"The Voice of Germany" Gesangstalente — von superfresh bis Jahrmarktgegröhle

Düsseldorf · Die drittletzte Blind-Vorsing-Sendung von "The Voice of Germany" fordert so langsam ihren Tribut: Taktikvotings und schwindende Klamauktoleranz nähren die Sehnsucht nach den Battle-Auftritten.

Schön langsam nähern wir uns der Auffüllphase — jenem Endstück der Blind Auditions also, bei dem die Coaches insgesamt wählerischer agieren, weil sie schön langsam die Restplätze ihrer Teams besetzen. Und dabei aber gelegentlich auch, wenn sie taktisch denken, ihre mühsam erfeilschten Top-Talente mit verzichtbareren möglichen Battleopfern abpolstern.

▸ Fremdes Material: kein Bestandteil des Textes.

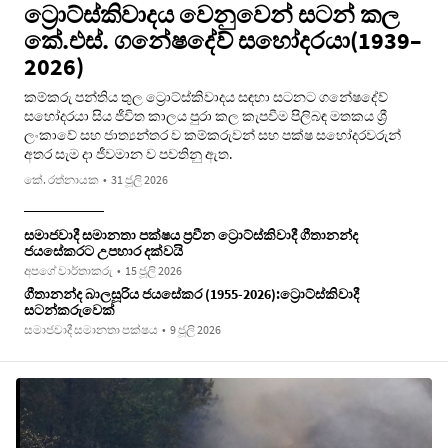
ට්‍රොට්ස්කිවාදය වෙනුවෙන් සටන් කල
කේ.එස්. ගනේෂදේව් සහෝදරයා(1939–
2026)
කම්කරු පන්තිය තුල ට්‍රොට්ස්කිවාදය සඳහා සටනට ගනේෂදේව්
සහෝදරයා සිය ජීවිත කාලය පුරා කල කැපවීම පිලිබඳ මතකය ශ්‍රී
ලංකාවේ සහ ජාත්‍යන්තර ව කම්කරුවන් සහ පක්ෂ සහෝදරවරුන්
අතර සැම දා ජීවමාන ව පවතිනු ඇත.
කේ. රත්නායක
•
31 ජූලි 2026
සමාජවාදී සමානතා පක්ෂය ප්‍රවීන ට්‍රොට්ස්කිවාදී ගීතානන්ද
ජයසේකරට උපහාර දක්වයි
අපගේ වාර්තාකරු
•
15 ජූලි 2026
ගීතානන්ද බාලසූරිය ජයසේකර (1955-2026):ට්‍රොට්ස්කිවාදී
සටන්කරුවෙක්
සමාජවාදී සමානතා පක්ෂය
•
9 ජූලි 2026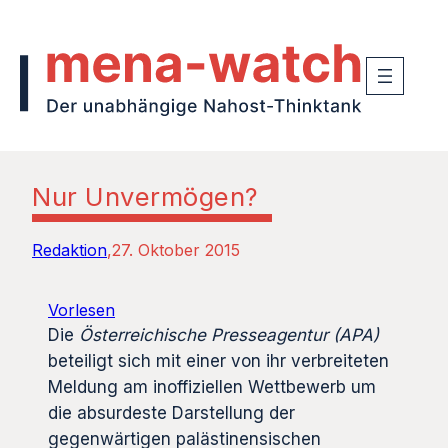
Nur Unvermögen?
Redaktion
27. Oktober 2015
Vorlesen
Die
Österreichische Presseagentur (APA)
beteiligt sich mit einer von ihr verbreiteten
Meldung am inoffiziellen Wettbewerb um
die absurdeste Darstellung der
gegenwärtigen palästinensischen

Zumindest wäre das eine Erklärung für die leicht erratischen Jury-Entscheidungen der Sonntagssendung: Nach dem bislang fast durchgängig hohen Niveau schafften es nun vereinzelt auch Vorsänger in die nächste Runde, bei denen man sich zuhause als routiniertes Sofa-Talent zumindest kurz wunderte.

Florentina zum Beispiel, die man zunächst in einem dieser quälend langen Einspieler zwangskennenlernt: Wie sie da am Familienfrühstückstisch sitzt und sich dann von ihrer lobhudelnden Schwester die Augenbrauen aufmalen lässt. Sie bringt mit ihrem Gesang dann zunächst die schönsten Puuuh-Gesichter bei den Coaches zutage. "Ich find's zu schlecht. Die ist oben voll Schrott", raunte Michi Beck erst noch Kompagnon Smudo zu, dann hievten die Fantas Florentina plötzlich doch in ihr Team.

Bei Gitty, der 51-jährigen Country-Chanteuse in Glitzo-Tarnhose, blieben die Fantas allerdings bei ihrem instinktiven Autsch-Urteil: "Zuviel Jahrmarkt", diagnostizierten sie: "Das war bestimmt lustig anzusehen, aber nicht so lustig anzuhören." Die Kollegen sahen es ähnlich, kein Stuhl schwang herum für die tapfer knödelnde Röhrmamsell.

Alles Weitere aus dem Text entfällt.